Sarah Wollaston, Conservative MP for Totnes, on why she opposes the Leveson report's call for a new press watchdog to be underpinned by a change in law.
If you believe that a free press is essential to maintaining our freedom and protecting against corruption then you are likely to be instinctively opposed to State regulation. That said, the relationships between the powerful, the police and the press have themselves been accused of corrupting our democratic process and those entrusted to defend it.
When it comes to politics, where does the need for open access to those whose job it is to report on the news end and collusion or undue influence begin? Where are the acceptable boundaries for the police in their relationships with the press? In an internet age does it even matter what we regulate in print as it will inevitably appear with even less control online? What of the innocent victims of press intrusion and the fact that in most cases only the wealthy can afford legal redress when failed by a toothless regulator?
No wonder that David Cameron decided to ask for an independent judge-led inquiry into the culture, practices and ethics of the press.
Leveson states that: "The press, operating properly and in the public interest is one of the true safeguards of democracy."
But he also points out that with the significant and special rights of the press come responsibilities to respect the truth and obey the law as well as to uphold the rights and liberties of individuals. The Inquiry was set up not only to open a window into the press but to make recommendations for change.
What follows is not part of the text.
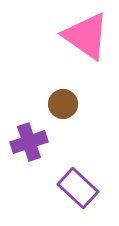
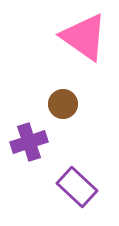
pink triangle: moved 2 px left, 1 px down
purple rectangle: moved 1 px left, 1 px up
No organisation in this country should be unaccountable for wrong doing or above the law. The most disturbing practices aired during the Inquiry were already against the Law but it is hard to separate them from the cultural attitudes amongst certain editors which allowed them to take place.
Leveson sets out sensible proposals for transparency regarding contacts between politicians and the press and also between the press and the police. He recommends a conscience clause to protect journalists from undue pressure to behave unethically with a whistle-blowing hotline for them to report malpractice.
I support Leveson's proposals for independent self-regulation organised by the media and in particular the independence of appointments to the regulator with no serving editors on the board. He sets out the way in which an arbitration service and rapid complaints handling service could be equipped to impose significant fines and demand appropriately prominent apologies. The regulator would have powers to investigate. Crucially, involvement in such a body could confer protections for both the Press and complainants alike where failure to use the arbitration service and hence the need to use the courts would result in far greater penalties or a failure to be awarded costs. This system could in theory also apply to online media but the failure to consider the impact of social media was the glaring omission from this Inquiry.
There are concerns about the use of super injunctions by the wealthy and powerful. Under Leveson's proposals the advisory arm of the regulator could advise and such advice could be used to support the case for publication in the event of legal action. Even if a paper were to lose that action in court, the claimant could find themselves meeting all costs as a result of not using the independent system.
Leveson's most controversial recommendation is for legislation to recognise the new self-regulatory body. The question is whether this represents statutory regulation of the Press? Once that is written into law it is all too easy for the lines to be re-drawn to regulate what the press can or cannot say, or to exclude those whose views are unsympathetic to the government of the day.
Whilst Leveson explicitly states that he does not feel this would be the case and also suggests that we could legislate for the independence of the Press, it should concern us that once a line has been crossed to "underpin" the regulator in law, it may result in a Press that is directed or restricted.
In my opinion, it is right that we should be wary. Any compulsion to join a regulator would amount to State regulation, threatening free speech and democracy, and that would be a high price to pay. The clamour for action has been driven by activities which were already illegal.
Cameron is right not to rush to accept Leveson, however reassuring and wise he may appear. We need a full debate about the wider implications. The British Press may have enjoyed the longest pub crawl in history through last chance saloons but they have also protected our freedoms, entertained and informed us. If they are over-regulated, we will simply drive more people to seek their scandals from online sources with almost no accountability at all. If newspapers become irrelevant, then who will buy them at all?